Alan McGee, legendary British record exec, (referenced in an earlier post about the LA version of his Death Disco club night), posted the following rant as a MySpace bulletin, in which he calls himself a “46-year-old Luddite, but even I've been dragged into the digital world”.

“Last month, I went into a record store in Japan. It felt like a museum. I'll always love vinyl, but how much longer can they last?

When was the last time you went into a record shop? It was about a month ago in Tokyo for me. It was a boutique type of establishment, a bit like Rough Trade – it had vinyl and all the hip releases. Yet it still felt like a museum. All the music I want I can get off Amazon or go on MySpace to hear. There's no real need for record shops any more.

It's the same with music magazines. I find out my music news from NME.com and only buy the printed magazine if there's something I have to see for work. Since my blog on the subject, everyone talks to me about Q magazine and admit it's the kind of toilet paper they daredn't be seen in public with. As for MTV, YouTube has destroyed it. I can't even remember when I last watched it. Why would you, given that everything appears on YouTube within a day of it being broadcast?

I feel more love for my iPod than the CDs I buy. Unless I want to DJ, or it's an all time favourite, I pack my CDs off to my house in Wales. My son and daughter will no doubt come to love some of them when they go through them in years to come. My son, who's 18, is obsessed by vinyl and took about 150 7″ singles away from Wales. He'd been buying them in Bill's in Portobello Road at 30 quid a shot, so now he loves the Scars and the Bodines.
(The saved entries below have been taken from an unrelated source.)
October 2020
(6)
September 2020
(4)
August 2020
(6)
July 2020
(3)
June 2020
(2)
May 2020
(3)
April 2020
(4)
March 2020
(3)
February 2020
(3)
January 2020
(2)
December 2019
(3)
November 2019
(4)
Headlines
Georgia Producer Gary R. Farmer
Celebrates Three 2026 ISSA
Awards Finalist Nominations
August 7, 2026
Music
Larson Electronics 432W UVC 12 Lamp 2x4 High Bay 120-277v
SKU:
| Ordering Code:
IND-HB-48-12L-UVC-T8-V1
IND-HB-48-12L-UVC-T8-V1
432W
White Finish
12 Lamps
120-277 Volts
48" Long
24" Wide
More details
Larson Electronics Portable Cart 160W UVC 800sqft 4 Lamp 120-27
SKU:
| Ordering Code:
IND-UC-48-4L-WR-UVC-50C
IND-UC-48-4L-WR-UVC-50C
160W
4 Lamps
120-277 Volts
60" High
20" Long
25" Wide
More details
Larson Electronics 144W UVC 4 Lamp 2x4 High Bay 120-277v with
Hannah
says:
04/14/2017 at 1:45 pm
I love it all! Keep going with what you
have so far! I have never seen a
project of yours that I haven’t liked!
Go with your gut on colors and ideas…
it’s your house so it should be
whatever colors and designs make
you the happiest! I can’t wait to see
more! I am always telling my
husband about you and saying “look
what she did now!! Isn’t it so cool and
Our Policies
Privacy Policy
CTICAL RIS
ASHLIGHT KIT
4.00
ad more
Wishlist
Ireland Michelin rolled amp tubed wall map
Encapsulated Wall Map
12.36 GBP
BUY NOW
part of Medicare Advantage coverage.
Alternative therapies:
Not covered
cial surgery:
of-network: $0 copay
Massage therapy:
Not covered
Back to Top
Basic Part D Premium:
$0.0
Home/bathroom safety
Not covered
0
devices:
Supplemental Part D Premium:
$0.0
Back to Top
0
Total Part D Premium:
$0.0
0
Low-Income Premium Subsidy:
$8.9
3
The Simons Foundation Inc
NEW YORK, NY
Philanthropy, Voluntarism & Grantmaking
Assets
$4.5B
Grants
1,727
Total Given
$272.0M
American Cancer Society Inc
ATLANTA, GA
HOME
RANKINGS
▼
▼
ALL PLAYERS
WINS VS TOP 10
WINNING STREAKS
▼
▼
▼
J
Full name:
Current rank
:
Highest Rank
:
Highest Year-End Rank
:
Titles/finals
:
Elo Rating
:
Nothing will ever beat vinyl for me, but digital technology has changed our world, and for the better, though it would be great in the future if some genius could copy the Japanese and get the artists paid. In Japan it's all about the telephone and getting it downloaded to that. I'm a 46-year-old Luddite, but even I've been dragged into the digital world. It's easier and more fun than the way we've been getting served for the last 20 years. No wonder record shops feel ancient.”